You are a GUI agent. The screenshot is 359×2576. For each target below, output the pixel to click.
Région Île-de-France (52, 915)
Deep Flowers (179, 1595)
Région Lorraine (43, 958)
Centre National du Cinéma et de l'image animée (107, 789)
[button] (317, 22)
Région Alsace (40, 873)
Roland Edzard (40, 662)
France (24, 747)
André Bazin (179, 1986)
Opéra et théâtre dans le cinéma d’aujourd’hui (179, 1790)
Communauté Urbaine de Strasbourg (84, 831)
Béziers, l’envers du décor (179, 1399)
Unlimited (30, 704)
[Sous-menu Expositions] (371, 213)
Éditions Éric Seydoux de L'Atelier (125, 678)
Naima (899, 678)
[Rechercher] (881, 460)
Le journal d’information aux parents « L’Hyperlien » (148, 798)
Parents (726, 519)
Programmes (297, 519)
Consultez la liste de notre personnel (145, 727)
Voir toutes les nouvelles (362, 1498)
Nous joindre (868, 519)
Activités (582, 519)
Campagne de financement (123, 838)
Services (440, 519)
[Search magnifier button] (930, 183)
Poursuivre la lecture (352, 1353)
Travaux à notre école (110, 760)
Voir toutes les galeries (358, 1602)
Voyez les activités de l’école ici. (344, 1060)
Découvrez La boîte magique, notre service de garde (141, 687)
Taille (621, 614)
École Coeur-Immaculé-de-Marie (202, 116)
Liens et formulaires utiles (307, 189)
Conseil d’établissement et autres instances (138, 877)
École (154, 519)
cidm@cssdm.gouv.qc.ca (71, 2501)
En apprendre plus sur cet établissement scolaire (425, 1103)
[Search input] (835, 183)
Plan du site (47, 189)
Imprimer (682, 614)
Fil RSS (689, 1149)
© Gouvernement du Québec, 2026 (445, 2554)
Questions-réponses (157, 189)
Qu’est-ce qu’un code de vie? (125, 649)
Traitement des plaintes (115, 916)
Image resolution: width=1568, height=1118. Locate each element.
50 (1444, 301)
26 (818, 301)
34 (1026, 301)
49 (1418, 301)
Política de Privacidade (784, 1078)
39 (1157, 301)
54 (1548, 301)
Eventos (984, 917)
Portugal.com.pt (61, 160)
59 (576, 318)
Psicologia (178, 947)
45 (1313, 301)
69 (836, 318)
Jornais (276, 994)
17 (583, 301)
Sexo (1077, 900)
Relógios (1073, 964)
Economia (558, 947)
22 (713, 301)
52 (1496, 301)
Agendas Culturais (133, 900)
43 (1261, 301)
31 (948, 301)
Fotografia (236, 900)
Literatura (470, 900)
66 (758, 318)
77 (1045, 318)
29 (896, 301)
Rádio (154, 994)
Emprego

──────

Output each line of the material above. Nothing should differ from the original.

— OUTPUT OF THE TASK —
You are a GUI agent. The screenshot is 359×2576. For each target below, output the pixel to click.
Région Île-de-France (52, 915)
Deep Flowers (179, 1595)
Région Lorraine (43, 958)
Centre National du Cinéma et de l'image animée (107, 789)
[button] (317, 22)
Région Alsace (40, 873)
Roland Edzard (40, 662)
France (24, 747)
André Bazin (179, 1986)
Opéra et théâtre dans le cinéma d’aujourd’hui (179, 1790)
Communauté Urbaine de Strasbourg (84, 831)
Béziers, l’envers du décor (179, 1399)
Unlimited (30, 704)
[Sous-menu Expositions] (371, 213)
Éditions Éric Seydoux de L'Atelier (125, 678)
Naima (899, 678)
[Rechercher] (881, 460)
Le journal d’information aux parents « L’Hyperlien » (148, 798)
Parents (726, 519)
Programmes (297, 519)
Consultez la liste de notre personnel (145, 727)
Voir toutes les nouvelles (362, 1498)
Nous joindre (868, 519)
Activités (582, 519)
Campagne de financement (123, 838)
Services (440, 519)
[Search magnifier button] (930, 183)
Poursuivre la lecture (352, 1353)
Travaux à notre école (110, 760)
Voir toutes les galeries (358, 1602)
Voyez les activités de l’école ici. (344, 1060)
Découvrez La boîte magique, notre service de garde (141, 687)
Taille (621, 614)
École Coeur-Immaculé-de-Marie (202, 116)
Liens et formulaires utiles (307, 189)
Conseil d’établissement et autres instances (138, 877)
École (154, 519)
cidm@cssdm.gouv.qc.ca (71, 2501)
En apprendre plus sur cet établissement scolaire (425, 1103)
[Search input] (835, 183)
Plan du site (47, 189)
Imprimer (682, 614)
Fil RSS (689, 1149)
© Gouvernement du Québec, 2026 (445, 2554)
Questions-réponses (157, 189)
Qu’est-ce qu’un code de vie? (125, 649)
Traitement des plaintes (115, 916)
Image resolution: width=1568, height=1118. Locate each element.
50 (1444, 301)
26 (818, 301)
34 (1026, 301)
49 (1418, 301)
Política de Privacidade (784, 1078)
39 (1157, 301)
54 (1548, 301)
Eventos (984, 917)
Portugal.com.pt (61, 160)
59 (576, 318)
Psicologia (178, 947)
45 (1313, 301)
69 (836, 318)
Jornais (276, 994)
17 (583, 301)
Sexo (1077, 900)
Relógios (1073, 964)
Economia (558, 947)
22 (713, 301)
52 (1496, 301)
Agendas Culturais (133, 900)
43 (1261, 301)
31 (948, 301)
Fotografia (236, 900)
Literatura (470, 900)
66 (758, 318)
77 (1045, 318)
29 (896, 301)
Rádio (154, 994)
Emprego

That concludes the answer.